- [WHAT YOU SHOULD DO]:
When you reach the line in the data below that contains "ただいま品切れ中です。", please start repeating lines exactly, and stop after the line that contains "横眠 サポート 高さ調整 横向きに寝やすくサイドのボリ", repeating nothing else.

- [EXTRACTED INFORMATION]:

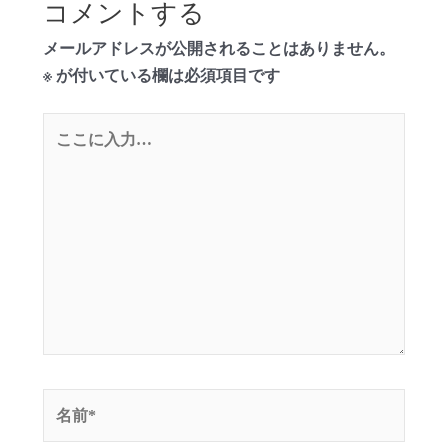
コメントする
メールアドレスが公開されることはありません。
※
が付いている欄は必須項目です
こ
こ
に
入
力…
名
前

---

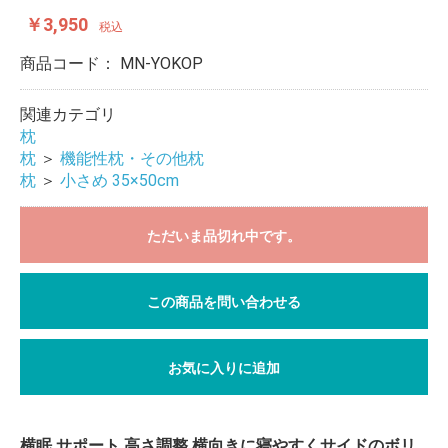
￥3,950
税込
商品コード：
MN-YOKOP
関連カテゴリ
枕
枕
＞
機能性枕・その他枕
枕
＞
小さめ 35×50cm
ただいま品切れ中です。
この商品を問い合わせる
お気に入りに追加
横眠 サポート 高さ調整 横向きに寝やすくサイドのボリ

---

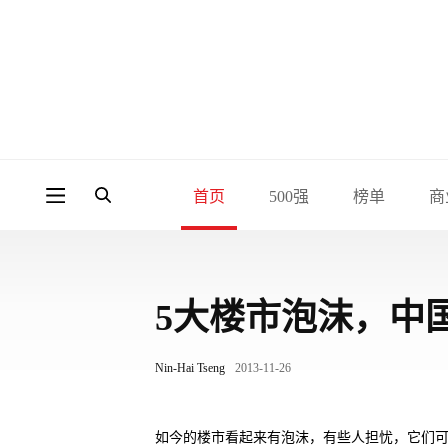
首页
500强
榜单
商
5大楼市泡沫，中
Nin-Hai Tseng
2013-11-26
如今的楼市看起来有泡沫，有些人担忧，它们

- [SOLUTION FOR THIS TASK]:
ただいま品切れ中です。
この商品を問い合わせる
お気に入りに追加
横眠 サポート 高さ調整 横向きに寝やすくサイドのボリ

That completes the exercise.